After the decline in production of rice, cereals and other crops, the elusive monsoon is likely to impact vegetable cultivation in Andhra Pradesh. Of the 1.1-lakh hectares of the cropped area, 18,000 hectares is totally rainfed while another 50,000 hectares is dependent on borewells.
Though the area under vegetable cultivation remained more or less the same as compared to previous year, Horticulture Department officials are concerned over the deficit rain that is likely to affect nurseries which have reached the plant stage.
The nurseries, according to officials, desperately need good rain for at least the coming two weeks so that the existing plantation in the rainfed areas did not wither away. In addition, they are concerned over the falling levels of groundwater that is posing a threat to productivity in at least 25,000 hectares where groundwater level is reportedly under strain.
Consumers are already facing shortage of vegetables such as beans, cabbage and cauliflower with dwindling stocks of the commodities in the market and the shortage is likely to be more pronounced if good rainfall eludes the State for some more days.
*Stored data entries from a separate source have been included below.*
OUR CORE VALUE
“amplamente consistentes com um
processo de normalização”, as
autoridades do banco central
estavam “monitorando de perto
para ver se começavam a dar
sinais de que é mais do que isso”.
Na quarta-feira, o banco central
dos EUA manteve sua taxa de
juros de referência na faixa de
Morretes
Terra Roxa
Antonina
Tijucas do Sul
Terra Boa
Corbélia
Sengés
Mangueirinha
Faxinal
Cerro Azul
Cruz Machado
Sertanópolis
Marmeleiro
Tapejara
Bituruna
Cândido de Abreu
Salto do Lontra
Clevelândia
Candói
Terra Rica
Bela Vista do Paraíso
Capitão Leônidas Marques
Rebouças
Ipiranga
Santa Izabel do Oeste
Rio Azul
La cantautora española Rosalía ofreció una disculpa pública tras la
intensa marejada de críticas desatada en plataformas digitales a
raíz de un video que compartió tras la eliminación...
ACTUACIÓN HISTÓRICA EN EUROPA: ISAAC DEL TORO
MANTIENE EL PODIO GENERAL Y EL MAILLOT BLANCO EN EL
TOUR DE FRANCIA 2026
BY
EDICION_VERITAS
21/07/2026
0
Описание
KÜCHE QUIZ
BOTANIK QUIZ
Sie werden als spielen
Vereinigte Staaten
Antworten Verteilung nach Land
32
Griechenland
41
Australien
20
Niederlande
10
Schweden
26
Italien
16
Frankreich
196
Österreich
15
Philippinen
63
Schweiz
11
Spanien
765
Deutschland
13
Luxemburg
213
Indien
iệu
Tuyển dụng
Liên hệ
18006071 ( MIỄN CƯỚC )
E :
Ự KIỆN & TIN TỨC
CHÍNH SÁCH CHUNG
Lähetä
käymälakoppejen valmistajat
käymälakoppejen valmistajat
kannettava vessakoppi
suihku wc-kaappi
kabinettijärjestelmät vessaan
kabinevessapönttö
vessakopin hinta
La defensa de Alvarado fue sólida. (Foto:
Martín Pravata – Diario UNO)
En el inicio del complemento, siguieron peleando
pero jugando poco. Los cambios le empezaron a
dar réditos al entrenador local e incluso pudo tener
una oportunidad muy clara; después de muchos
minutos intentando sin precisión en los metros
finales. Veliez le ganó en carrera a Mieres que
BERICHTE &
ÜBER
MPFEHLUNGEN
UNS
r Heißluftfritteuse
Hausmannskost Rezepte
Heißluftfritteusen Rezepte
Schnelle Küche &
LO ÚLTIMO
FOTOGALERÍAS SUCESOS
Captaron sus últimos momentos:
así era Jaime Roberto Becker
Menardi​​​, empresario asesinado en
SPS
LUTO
Though Saturday’s heavy rains in some districts brought some cheer to the department, senior officials have, however, decided to promote cultivation of leafy vegetables and short gestation varieties such as gourds as a precautionary measure.
“The short duration crops will ensure availability of at least some varieties of vegetables in the market to meet the demand and help in checking price rise,” a senior official pointed out. In the meantime, the department had announced several measures, including 75 per cent subsidy on seeds and supplying plastic crates that could be used as seeding trays in case of vegetables like tomato free of cost.
The department is encouraging shade net house nurseries that will significantly enhance productivity, consuming lesser water as farmers are found to be unwilling to opt for drip and sprinkler systems owing to their limitations, the official said.